> _PROBLEM_: From the records below, return every line containing the word "Google".

> _DATA FOR THIS TASK_:
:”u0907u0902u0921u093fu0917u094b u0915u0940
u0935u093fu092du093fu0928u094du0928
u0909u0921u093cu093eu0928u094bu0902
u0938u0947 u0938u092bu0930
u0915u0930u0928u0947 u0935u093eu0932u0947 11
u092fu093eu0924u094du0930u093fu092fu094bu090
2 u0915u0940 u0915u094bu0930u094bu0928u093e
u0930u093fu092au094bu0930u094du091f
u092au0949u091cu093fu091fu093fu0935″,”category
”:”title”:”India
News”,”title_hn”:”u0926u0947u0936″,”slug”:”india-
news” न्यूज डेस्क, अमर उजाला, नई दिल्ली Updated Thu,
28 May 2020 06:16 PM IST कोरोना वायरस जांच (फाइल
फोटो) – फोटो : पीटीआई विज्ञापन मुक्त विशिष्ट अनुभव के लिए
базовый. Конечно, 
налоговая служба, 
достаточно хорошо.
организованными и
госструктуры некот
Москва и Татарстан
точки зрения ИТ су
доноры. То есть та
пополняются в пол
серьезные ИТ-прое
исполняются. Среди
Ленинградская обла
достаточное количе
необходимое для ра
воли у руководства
--
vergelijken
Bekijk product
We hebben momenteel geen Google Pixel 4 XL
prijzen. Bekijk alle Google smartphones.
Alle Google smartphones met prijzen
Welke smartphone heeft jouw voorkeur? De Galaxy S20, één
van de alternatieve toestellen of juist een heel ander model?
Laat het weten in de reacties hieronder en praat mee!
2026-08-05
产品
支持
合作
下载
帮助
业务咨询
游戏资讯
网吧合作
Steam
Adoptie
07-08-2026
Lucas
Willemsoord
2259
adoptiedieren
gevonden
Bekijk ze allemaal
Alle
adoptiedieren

> _EXERCISE RESULT_:
We hebben momenteel geen Google Pixel 4 XL
prijzen. Bekijk alle Google smartphones.
Alle Google smartphones met prijzen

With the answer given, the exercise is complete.